(Beginning of Information supplied)
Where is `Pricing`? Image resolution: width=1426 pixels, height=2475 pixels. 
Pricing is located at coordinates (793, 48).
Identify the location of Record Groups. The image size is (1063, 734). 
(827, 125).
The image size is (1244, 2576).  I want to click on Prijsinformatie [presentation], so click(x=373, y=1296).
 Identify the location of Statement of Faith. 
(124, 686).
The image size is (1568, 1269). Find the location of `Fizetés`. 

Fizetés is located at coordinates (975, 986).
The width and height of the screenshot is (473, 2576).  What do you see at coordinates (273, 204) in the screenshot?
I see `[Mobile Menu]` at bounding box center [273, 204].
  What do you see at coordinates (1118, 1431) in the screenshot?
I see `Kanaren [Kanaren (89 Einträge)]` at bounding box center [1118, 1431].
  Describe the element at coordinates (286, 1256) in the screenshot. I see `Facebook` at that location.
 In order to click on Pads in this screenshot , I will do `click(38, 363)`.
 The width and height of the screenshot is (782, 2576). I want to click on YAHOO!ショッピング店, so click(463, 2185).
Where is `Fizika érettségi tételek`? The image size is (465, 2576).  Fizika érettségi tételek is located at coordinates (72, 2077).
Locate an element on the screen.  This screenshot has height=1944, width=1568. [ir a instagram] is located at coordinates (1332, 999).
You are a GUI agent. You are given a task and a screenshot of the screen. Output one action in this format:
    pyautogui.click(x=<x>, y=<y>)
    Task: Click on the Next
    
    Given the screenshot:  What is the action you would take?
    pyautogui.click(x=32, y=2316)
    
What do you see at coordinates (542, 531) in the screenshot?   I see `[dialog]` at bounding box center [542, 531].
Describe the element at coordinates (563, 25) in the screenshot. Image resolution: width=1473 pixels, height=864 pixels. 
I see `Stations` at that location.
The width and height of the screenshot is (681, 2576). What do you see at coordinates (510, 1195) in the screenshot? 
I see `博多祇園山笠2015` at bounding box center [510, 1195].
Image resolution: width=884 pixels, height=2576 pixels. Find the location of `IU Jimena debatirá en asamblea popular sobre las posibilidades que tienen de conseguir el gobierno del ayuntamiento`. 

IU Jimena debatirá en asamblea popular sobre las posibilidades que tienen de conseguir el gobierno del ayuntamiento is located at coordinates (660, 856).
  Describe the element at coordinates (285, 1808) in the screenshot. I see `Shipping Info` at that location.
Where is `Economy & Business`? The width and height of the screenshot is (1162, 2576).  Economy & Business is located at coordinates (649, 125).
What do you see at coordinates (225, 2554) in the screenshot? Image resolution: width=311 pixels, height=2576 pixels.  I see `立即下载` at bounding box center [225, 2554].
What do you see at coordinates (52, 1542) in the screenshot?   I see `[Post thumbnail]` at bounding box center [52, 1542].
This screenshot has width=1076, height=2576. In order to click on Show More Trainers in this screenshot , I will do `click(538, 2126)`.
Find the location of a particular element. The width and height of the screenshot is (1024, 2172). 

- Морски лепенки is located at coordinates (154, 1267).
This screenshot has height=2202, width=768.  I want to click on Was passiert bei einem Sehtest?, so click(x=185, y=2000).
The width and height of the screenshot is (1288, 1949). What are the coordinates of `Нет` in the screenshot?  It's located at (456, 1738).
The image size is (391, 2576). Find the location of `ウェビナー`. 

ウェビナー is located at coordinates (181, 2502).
(End of Information supplied)
* _What you have to do_
Quote each line of the data above exactly as written.

* _Exercise response_
Where is `Pricing`? Image resolution: width=1426 pixels, height=2475 pixels. 
Pricing is located at coordinates (793, 48).
Identify the location of Record Groups. The image size is (1063, 734). 
(827, 125).
The image size is (1244, 2576).  I want to click on Prijsinformatie [presentation], so click(x=373, y=1296).
 Identify the location of Statement of Faith. 
(124, 686).
The image size is (1568, 1269). Find the location of `Fizetés`. 

Fizetés is located at coordinates (975, 986).
The width and height of the screenshot is (473, 2576).  What do you see at coordinates (273, 204) in the screenshot?
I see `[Mobile Menu]` at bounding box center [273, 204].
  What do you see at coordinates (1118, 1431) in the screenshot?
I see `Kanaren [Kanaren (89 Einträge)]` at bounding box center [1118, 1431].
  Describe the element at coordinates (286, 1256) in the screenshot. I see `Facebook` at that location.
 In order to click on Pads in this screenshot , I will do `click(38, 363)`.
 The width and height of the screenshot is (782, 2576). I want to click on YAHOO!ショッピング店, so click(463, 2185).
Where is `Fizika érettségi tételek`? The image size is (465, 2576).  Fizika érettségi tételek is located at coordinates (72, 2077).
Locate an element on the screen.  This screenshot has height=1944, width=1568. [ir a instagram] is located at coordinates (1332, 999).
You are a GUI agent. You are given a task and a screenshot of the screen. Output one action in this format:
    pyautogui.click(x=<x>, y=<y>)
    Task: Click on the Next
    
    Given the screenshot:  What is the action you would take?
    pyautogui.click(x=32, y=2316)
    
What do you see at coordinates (542, 531) in the screenshot?   I see `[dialog]` at bounding box center [542, 531].
Describe the element at coordinates (563, 25) in the screenshot. Image resolution: width=1473 pixels, height=864 pixels. 
I see `Stations` at that location.
The width and height of the screenshot is (681, 2576). What do you see at coordinates (510, 1195) in the screenshot? 
I see `博多祇園山笠2015` at bounding box center [510, 1195].
Image resolution: width=884 pixels, height=2576 pixels. Find the location of `IU Jimena debatirá en asamblea popular sobre las posibilidades que tienen de conseguir el gobierno del ayuntamiento`. 

IU Jimena debatirá en asamblea popular sobre las posibilidades que tienen de conseguir el gobierno del ayuntamiento is located at coordinates (660, 856).
  Describe the element at coordinates (285, 1808) in the screenshot. I see `Shipping Info` at that location.
Where is `Economy & Business`? The width and height of the screenshot is (1162, 2576).  Economy & Business is located at coordinates (649, 125).
What do you see at coordinates (225, 2554) in the screenshot? Image resolution: width=311 pixels, height=2576 pixels.  I see `立即下载` at bounding box center [225, 2554].
What do you see at coordinates (52, 1542) in the screenshot?   I see `[Post thumbnail]` at bounding box center [52, 1542].
This screenshot has width=1076, height=2576. In order to click on Show More Trainers in this screenshot , I will do `click(538, 2126)`.
Find the location of a particular element. The width and height of the screenshot is (1024, 2172). 

- Морски лепенки is located at coordinates (154, 1267).
This screenshot has height=2202, width=768.  I want to click on Was passiert bei einem Sehtest?, so click(x=185, y=2000).
The width and height of the screenshot is (1288, 1949). What are the coordinates of `Нет` in the screenshot?  It's located at (456, 1738).
The image size is (391, 2576). Find the location of `ウェビナー`. 

ウェビナー is located at coordinates (181, 2502).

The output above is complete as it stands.